LogoLanguage
LambdaZen India (P) Ltd1

3rd Floor, Amstor Building, Technopark Campus, Trivandrum , 695581

Data Engineer

Closing Date:24,Oct 2025
Job Published: 10,Oct 2025

Brief Description

We are seeking an experienced Data Engineer with deep expertise in Azure Databricks to design, develop, and maintain high-performance data pipelines and analytical platforms. The ideal candidate has hands-on experience building scalable data solutions on Azure, integrating diverse data sources, and enabling data-driven insights across teams.

Key Responsibilities

  • Design, build, and optimize ETL/ELT pipelines using Azure Databricks (PySpark/SQL).

  • Develop and maintain Delta Lake-based data architectures for reliability, scalability, and performance.

  • Integrate data from multiple sources including APIs, streaming platforms, and on-prem databases into Azure Data Lake Storage (ADLS).

  • Manage data orchestration and workflow automation using Azure Data Factory (ADF) or Databricks Workflows.

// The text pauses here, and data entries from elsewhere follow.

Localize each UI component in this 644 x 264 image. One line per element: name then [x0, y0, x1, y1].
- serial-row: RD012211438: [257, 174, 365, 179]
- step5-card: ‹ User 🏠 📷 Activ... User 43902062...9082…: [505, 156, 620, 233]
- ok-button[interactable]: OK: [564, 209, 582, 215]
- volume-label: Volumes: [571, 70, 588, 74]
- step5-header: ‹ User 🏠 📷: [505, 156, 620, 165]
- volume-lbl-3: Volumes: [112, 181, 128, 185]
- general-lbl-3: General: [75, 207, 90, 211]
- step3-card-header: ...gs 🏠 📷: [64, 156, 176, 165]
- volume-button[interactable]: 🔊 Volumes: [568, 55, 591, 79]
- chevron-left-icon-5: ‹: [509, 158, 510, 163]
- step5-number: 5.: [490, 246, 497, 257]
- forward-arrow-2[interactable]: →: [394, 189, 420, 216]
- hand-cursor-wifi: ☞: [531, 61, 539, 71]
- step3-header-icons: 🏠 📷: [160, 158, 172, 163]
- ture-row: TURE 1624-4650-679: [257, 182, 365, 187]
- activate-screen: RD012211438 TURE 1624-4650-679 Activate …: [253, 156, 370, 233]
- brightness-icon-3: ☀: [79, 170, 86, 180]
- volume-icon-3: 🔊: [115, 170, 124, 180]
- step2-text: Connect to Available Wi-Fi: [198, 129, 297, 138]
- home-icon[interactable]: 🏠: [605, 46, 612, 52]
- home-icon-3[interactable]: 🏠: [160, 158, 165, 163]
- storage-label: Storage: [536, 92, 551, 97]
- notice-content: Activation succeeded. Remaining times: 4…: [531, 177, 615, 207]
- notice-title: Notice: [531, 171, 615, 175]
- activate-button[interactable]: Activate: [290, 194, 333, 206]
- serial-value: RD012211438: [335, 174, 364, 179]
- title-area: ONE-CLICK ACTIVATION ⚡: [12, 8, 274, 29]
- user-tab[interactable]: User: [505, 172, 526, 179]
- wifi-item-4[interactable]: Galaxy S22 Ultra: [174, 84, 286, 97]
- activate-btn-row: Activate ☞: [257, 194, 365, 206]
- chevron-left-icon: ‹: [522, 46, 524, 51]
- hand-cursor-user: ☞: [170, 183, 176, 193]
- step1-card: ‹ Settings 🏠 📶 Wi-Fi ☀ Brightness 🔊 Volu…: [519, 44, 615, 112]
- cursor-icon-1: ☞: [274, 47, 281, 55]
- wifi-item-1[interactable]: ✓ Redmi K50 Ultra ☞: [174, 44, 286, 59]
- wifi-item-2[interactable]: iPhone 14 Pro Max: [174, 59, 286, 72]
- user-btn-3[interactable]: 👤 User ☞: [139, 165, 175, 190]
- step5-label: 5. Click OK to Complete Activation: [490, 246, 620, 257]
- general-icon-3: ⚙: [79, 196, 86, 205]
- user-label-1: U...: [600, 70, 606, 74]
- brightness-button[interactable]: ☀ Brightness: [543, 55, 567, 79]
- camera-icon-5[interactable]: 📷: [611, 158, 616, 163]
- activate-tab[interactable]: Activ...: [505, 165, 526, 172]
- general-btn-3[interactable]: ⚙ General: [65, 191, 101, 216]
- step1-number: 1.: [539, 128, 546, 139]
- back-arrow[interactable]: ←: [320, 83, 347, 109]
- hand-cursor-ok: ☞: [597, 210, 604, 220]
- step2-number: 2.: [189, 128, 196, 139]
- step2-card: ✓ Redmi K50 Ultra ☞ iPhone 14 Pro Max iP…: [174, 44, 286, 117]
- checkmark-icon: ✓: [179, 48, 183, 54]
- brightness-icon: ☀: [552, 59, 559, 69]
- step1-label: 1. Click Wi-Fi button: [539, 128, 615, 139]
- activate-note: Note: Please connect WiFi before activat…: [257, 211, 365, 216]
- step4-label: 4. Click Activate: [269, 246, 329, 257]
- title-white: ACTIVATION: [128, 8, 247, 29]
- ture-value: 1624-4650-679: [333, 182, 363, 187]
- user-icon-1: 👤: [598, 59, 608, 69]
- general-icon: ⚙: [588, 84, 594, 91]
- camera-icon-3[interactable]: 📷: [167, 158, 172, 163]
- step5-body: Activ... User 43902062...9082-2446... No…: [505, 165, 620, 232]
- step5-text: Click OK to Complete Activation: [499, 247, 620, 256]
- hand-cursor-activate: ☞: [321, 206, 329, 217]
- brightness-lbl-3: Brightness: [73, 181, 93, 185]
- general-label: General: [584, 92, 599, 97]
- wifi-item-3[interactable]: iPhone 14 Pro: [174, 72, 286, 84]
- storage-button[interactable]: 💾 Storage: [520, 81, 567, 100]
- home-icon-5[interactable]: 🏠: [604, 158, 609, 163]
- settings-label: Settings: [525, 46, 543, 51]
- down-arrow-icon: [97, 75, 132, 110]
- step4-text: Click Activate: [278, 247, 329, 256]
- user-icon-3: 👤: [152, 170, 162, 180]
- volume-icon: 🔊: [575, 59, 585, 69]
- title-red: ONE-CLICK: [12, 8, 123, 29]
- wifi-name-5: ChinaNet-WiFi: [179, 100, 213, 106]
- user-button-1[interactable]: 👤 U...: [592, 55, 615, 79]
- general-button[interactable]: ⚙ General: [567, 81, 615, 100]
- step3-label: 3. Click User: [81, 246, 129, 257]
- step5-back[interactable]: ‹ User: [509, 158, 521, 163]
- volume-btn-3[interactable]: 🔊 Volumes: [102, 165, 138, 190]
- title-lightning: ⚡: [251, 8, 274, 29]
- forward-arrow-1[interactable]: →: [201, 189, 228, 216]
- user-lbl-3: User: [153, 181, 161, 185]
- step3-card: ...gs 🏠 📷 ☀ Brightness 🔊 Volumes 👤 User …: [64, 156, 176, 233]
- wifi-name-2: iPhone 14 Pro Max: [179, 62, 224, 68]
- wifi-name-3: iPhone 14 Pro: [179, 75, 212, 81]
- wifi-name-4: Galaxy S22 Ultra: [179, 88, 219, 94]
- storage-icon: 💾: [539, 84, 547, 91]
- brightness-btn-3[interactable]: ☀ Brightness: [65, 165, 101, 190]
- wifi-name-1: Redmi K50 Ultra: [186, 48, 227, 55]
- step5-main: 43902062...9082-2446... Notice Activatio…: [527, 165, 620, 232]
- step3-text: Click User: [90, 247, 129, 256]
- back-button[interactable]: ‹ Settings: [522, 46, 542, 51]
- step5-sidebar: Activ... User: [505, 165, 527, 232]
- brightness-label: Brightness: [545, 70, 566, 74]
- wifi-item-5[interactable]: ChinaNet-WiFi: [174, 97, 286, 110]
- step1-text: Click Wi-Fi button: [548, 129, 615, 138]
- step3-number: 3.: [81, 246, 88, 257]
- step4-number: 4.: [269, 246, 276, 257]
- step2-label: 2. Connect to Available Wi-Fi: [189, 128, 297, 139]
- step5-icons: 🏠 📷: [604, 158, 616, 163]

  • Collaborate with analysts, data scientists, and application developers to ensure clean, high-quality, and well-documented data.

  • Implement and maintain data quality, validation, and monitoring frameworks within Databricks.

  • Optimize data pipelines for cost, speed, and reliability using Databricks clusters, caching, and partitioning.

  • Implement data governance, lineage, and access control in accordance with corporate security policies.

  • Support real-time or near real-time data streaming using Azure Event Hubs, Kafka, or Delta Live Tables.

  • Continuously evaluate new Azure and Databricks capabilities to enhance platform performance.

Preferred Skills

  • Bachelor’s or Master’s degree in Computer Science, Engineering, or a related field.

  • 3–6 years of hands-on experience in data engineering, with at least 2+ years in Azure Databricks.

  • Strong proficiency in PySpark, SQL, and data modeling.

  • Experience with Azure Data Lake Storage (ADLS), Azure Synapse, Azure Data Factory, and Azure Key Vault.

  • Deep understanding of Delta Lake architecture, ACID transactions, and schema evolution.

  • Experience implementing CI/CD for Databricks using GitHub Actions, Azure DevOps, or similar tools.

  • Strong knowledge of data partitioning, caching, and performance tuning in Spark environments.

  • Solid grasp of data governance and security best practices within Azure (e.g., RBAC, Managed Identities).